La timbratura del cartellino segnatempo da parte del lavoratore dipendente è stata da diverso tempo oggetto di discussione nell’ambito della giurisprudenza penale italiana. In particolare, si è molto discusso se la mancata timbratura da parte del dipendente pubblico in occasione di allontanamenti dal luogo di lavoro potesse integrare il reato di falso ideologico in atto pubblico o di truffa.
La Cassazione, come confermato dalla sentenza del 28.10.2009 n. 41471, è orientata nel ritenere che i cartellini marcatempo rappresentino una prova della presenza sul luogo di lavoro dei dipendenti nel periodo intercorrente tra l’ora d’ingresso e quella di uscita e, di conseguenza, siano rilevanti ai fini della regolarità di servizio come pure della retribuzione spettante.
Perciò l’omessa timbratura del cartellino in occasione di allontanamenti intermedi (nel 2009 la Corte si occupò proprio del caso di un dipendente comunale che si recò allo stadio nel pomeriggio durante l’orario di lavoro), impendendo il controllo sulla quantità dell’attività lavorativa prestata, rappresenta un artificio idoneo ad indurre colui che leggerà il cartellino in errore e configura dunque il reato di truffa. Non è una attestazione falsa.
Quest’anno i giudici del “Palazzaccio” sono ritornati ad occuparsi di tale questione con la sentenza n. 212 del 10.01.2012, affrontando un ulteriore aspetto. Nel caso in esame, infatti, una dipendente in servizio presso l’Ufficio legale di un ospedale veniva imputata del reato di truffa ai danni della Asl per aver ripetutamente timbrato il cartellino sia in entrata che in uscita in un luogo diverso da quello in cui svolgeva il proprio lavoro.

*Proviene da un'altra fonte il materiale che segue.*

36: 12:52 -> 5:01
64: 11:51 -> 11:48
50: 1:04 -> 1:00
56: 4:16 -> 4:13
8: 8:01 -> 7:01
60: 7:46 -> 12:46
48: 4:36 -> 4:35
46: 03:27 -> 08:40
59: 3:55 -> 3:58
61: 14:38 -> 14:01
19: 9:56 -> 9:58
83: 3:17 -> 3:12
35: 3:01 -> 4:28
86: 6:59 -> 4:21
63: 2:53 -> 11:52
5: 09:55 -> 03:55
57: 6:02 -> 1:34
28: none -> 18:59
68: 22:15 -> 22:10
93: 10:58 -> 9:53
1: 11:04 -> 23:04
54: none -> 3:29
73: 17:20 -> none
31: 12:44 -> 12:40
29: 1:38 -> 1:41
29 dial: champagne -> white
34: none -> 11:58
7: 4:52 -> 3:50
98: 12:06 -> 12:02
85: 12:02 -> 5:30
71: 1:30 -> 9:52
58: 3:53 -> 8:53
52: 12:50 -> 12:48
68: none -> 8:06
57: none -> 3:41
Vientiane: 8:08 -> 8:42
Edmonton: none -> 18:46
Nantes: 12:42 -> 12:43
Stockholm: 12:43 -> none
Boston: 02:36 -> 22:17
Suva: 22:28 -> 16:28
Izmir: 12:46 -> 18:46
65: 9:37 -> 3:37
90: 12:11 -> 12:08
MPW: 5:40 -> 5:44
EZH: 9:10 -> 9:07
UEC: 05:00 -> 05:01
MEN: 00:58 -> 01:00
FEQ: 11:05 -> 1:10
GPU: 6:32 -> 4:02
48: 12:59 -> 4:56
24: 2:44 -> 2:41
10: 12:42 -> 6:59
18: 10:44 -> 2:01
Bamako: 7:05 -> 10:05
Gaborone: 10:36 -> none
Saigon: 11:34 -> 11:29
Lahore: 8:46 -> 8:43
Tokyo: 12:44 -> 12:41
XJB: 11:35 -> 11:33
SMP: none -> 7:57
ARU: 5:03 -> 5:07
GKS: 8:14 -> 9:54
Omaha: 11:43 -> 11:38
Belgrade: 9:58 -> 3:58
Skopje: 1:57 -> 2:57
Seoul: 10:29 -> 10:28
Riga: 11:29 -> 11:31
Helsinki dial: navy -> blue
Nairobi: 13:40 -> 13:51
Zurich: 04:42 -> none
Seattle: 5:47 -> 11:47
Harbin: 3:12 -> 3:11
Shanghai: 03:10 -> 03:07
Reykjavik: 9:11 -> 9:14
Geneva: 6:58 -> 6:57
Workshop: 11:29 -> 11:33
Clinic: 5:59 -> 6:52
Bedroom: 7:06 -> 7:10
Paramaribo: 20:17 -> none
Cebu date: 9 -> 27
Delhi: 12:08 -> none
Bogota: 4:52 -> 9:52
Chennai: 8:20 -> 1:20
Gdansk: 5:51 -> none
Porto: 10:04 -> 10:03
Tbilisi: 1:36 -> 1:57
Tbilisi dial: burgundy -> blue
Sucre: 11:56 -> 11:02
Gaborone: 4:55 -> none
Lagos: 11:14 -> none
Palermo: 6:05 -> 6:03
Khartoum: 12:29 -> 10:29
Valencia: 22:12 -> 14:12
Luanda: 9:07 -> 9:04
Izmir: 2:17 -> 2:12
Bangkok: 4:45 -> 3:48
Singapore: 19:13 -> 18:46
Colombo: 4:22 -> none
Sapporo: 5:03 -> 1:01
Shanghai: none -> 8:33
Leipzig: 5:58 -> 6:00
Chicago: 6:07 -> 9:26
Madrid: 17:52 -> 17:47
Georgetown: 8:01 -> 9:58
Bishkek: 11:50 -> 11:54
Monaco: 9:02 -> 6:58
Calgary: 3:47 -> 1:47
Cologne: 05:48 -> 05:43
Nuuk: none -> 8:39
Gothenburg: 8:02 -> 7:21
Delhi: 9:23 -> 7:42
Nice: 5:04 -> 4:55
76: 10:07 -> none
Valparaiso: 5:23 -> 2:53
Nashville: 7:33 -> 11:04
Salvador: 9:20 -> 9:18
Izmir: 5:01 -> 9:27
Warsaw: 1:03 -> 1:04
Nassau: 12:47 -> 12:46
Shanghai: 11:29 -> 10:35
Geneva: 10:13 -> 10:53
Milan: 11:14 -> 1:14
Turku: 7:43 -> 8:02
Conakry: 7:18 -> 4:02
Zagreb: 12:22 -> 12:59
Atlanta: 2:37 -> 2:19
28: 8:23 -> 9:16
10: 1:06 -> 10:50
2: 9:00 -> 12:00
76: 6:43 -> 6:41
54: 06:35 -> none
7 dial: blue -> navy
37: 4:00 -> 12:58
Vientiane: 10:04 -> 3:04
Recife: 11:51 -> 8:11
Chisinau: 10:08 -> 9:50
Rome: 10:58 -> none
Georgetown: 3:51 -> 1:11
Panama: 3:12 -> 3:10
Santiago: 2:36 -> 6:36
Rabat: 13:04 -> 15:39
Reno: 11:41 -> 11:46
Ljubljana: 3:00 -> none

Il giudice per le indagini preliminari del Tribunale di Torino, aderendo al consolidato orientamento della giurisprudenza per il quale la condotta del pubblico ufficiale integra il reato di truffa se tale condotta produce un danno economicamente rilevante, aveva ritenuto assente proprio il requisito della apprezzabilità economica del danno.
Contro tale decisione ricorreva per Cassazione il difensore della Asl costituitasi parte civile, il quale motivava l’erronea applicazione della legge penale e il vizio di motivazione del provvedimento censurando la errata valutazione del danno cagionato all’ente pubblico. Tale valutazione, infatti, non poteva esaurirsi nella apprezzabilità economica dei brevi periodi di assenza ma doveva includere il vantaggio economico correlato alla percezione della stipendio ordinario e straordinario, nonché dal vantaggio nella cura dei propri interessi personali.
I giudici di Piazza Cavour, tuttavia, hanno respinto il ricorso della parte civile perché, si legge nella sentenza in discorso, con lo stesso il ricorrente ha sollecitato un riesame del merito attraverso la rilettura del materiale probatorio che non è consentito in tale sede. Inoltre, secondo i giudici di legittimità, nella pronuncia della sentenza di non luogo a procedere il giudice di prime cure aveva correttamente dato conto, in modo adeguato e preciso, delle ragioni per le quali riteneva infondato l’impianto accusatorio della procura. Pertanto la Corte ha rigettato il ricorso con condanna alle spese per il ricorrente. CS.